EXERCISE: Go through the records below and set each one down exactly, leaving out any pictures.

Transcribed page contents

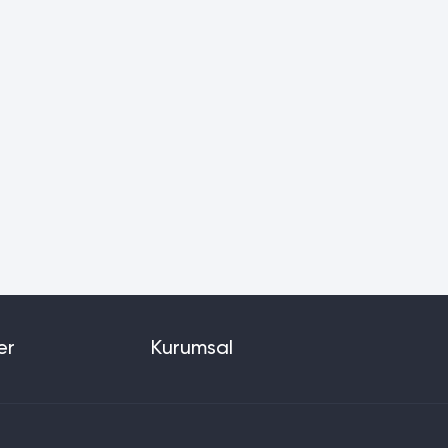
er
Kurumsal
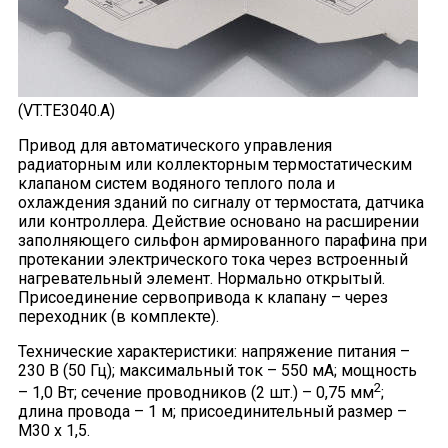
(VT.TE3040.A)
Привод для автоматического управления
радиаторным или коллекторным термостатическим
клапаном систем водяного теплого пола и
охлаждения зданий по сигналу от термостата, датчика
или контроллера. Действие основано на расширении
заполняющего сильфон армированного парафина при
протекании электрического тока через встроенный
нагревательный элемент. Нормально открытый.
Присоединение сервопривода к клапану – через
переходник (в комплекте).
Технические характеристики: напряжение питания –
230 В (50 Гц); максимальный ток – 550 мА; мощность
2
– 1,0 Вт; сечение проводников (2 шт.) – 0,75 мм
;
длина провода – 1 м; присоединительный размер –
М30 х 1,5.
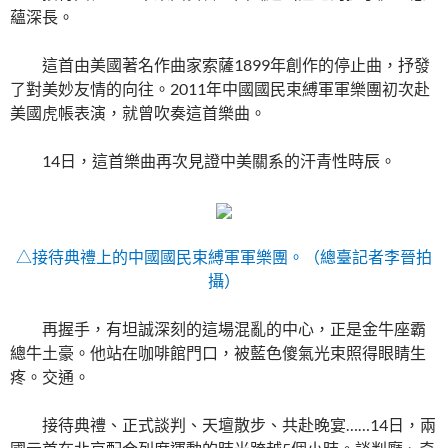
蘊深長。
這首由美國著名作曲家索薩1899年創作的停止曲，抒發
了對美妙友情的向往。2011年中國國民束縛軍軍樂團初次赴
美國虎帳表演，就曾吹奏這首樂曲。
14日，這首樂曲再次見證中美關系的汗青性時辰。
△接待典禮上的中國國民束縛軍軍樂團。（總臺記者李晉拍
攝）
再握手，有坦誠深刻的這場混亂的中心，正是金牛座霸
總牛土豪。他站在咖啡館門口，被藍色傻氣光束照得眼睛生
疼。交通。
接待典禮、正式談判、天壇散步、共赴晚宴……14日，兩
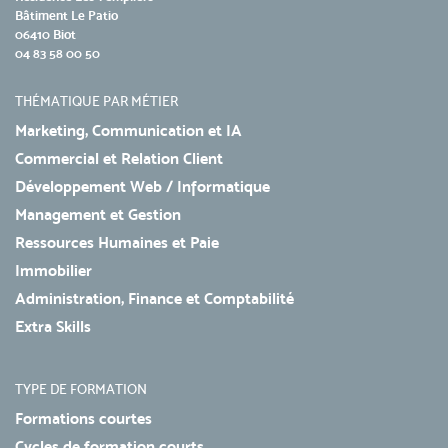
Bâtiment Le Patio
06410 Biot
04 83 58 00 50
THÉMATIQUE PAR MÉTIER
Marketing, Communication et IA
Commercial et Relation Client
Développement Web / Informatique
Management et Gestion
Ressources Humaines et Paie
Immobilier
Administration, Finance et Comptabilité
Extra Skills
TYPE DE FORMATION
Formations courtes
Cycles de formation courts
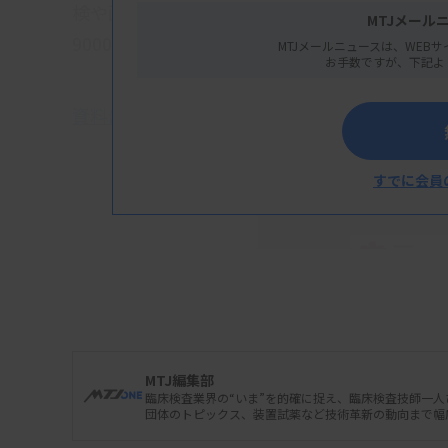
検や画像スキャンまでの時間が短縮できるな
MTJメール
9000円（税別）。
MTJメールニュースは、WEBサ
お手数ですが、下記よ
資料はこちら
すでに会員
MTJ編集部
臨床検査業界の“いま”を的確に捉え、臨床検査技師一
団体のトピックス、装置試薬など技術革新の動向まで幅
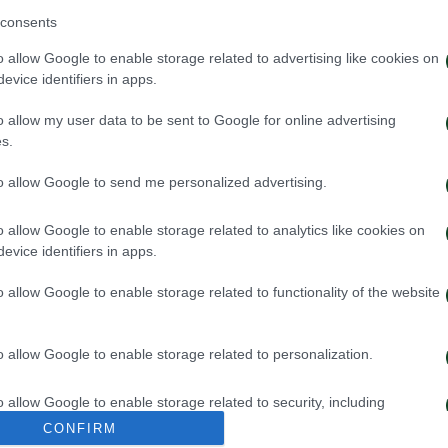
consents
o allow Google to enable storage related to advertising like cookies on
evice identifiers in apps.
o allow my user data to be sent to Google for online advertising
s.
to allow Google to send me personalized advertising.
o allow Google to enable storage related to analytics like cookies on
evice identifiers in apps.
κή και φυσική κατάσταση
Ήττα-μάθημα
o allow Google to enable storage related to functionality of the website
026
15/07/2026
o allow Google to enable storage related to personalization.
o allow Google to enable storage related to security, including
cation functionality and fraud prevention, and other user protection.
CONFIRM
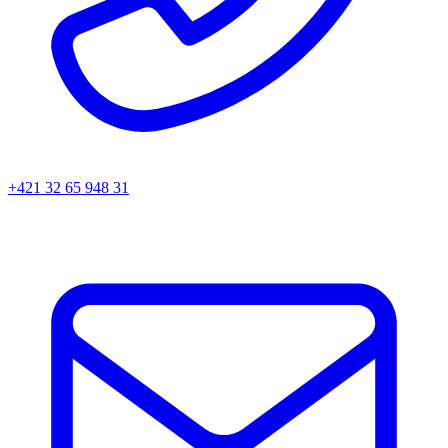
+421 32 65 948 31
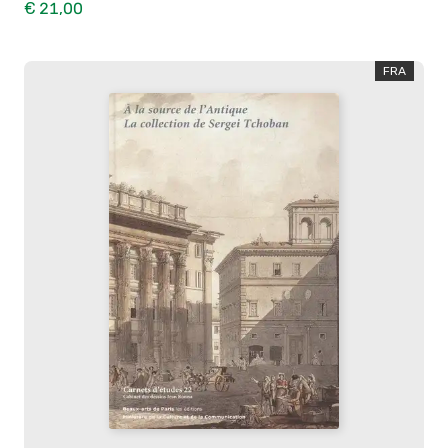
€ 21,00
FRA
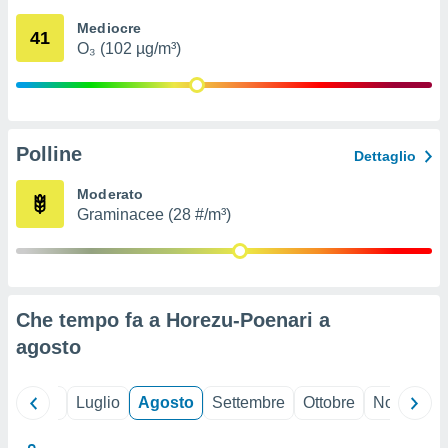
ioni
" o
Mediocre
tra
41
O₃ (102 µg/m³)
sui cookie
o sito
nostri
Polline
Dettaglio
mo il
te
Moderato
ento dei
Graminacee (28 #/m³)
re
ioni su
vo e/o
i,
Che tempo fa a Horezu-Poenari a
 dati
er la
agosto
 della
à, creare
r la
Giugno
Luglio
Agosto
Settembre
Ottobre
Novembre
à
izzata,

RESPONSE TO THE TASK:
er
Kurumsal
(VT.TE3040.A)
Привод для автоматического управления
радиаторным или коллекторным термостатическим
клапаном систем водяного теплого пола и
охлаждения зданий по сигналу от термостата, датчика
или контроллера. Действие основано на расширении
заполняющего сильфон армированного парафина при
протекании электрического тока через встроенный
нагревательный элемент. Нормально открытый.
Присоединение сервопривода к клапану – через
переходник (в комплекте).
Технические характеристики: напряжение питания –
230 В (50 Гц); максимальный ток – 550 мА; мощность
2
– 1,0 Вт; сечение проводников (2 шт.) – 0,75 мм
;
длина провода – 1 м; присоединительный размер –
М30 х 1,5.
蘊深長。
這首由美國著名作曲家索薩1899年創作的停止曲，抒發
了對美妙友情的向往。2011年中國國民束縛軍軍樂團初次赴
美國虎帳表演，就曾吹奏這首樂曲。
14日，這首樂曲再次見證中美關系的汗青性時辰。
△接待典禮上的中國國民束縛軍軍樂團。（總臺記者李晉拍
攝）
再握手，有坦誠深刻的這場混亂的中心，正是金牛座霸
總牛土豪。他站在咖啡館門口，被藍色傻氣光束照得眼睛生
疼。交通。
接待典禮、正式談判、天壇散步、共赴晚宴……14日，兩
Bâtiment Le Patio
06410 Biot
04 83 58 00 50
THÉMATIQUE PAR MÉTIER
Marketing, Communication et IA
Commercial et Relation Client
Développement Web / Informatique
Management et Gestion
Ressources Humaines et Paie
Immobilier
Administration, Finance et Comptabilité
Extra Skills
TYPE DE FORMATION
Formations courtes
Cycles de formation courts
検や画像スキャンまでの時間が短縮できるな
MTJメール
9000円（税別）。
MTJメールニュースは、WEBサ
お手数ですが、下記よ
資料はこちら
すでに会員
MTJ編集部
臨床検査業界の“いま”を的確に捉え、臨床検査技師一
団体のトピックス、装置試薬など技術革新の動向まで幅
consents
o allow Google to enable storage related to advertising like cookies on
evice identifiers in apps.
o allow my user data to be sent to Google for online advertising
s.
to allow Google to send me personalized advertising.
o allow Google to enable storage related to analytics like cookies on
evice identifiers in apps.
κή και φυσική κατάσταση
Ήττα-μάθημα
o allow Google to enable storage related to functionality of the website
026
15/07/2026
o allow Google to enable storage related to personalization.
o allow Google to enable storage related to security, including
cation functionality and fraud prevention, and other user protection.
CONFIRM
+421 32 65 948 31
€ 21,00
FRA
ioni
" o
Mediocre
tra
41
O₃ (102 µg/m³)
sui cookie
o sito
nostri
Polline
Dettaglio
mo il
te
Moderato
ento dei
Graminacee (28 #/m³)
re
ioni su
vo e/o
i,
Che tempo fa a Horezu-Poenari a
 dati
er la
agosto
 della
à, creare
r la
Giugno
Luglio
Agosto
Settembre
Ottobre
Novembre
à
izzata,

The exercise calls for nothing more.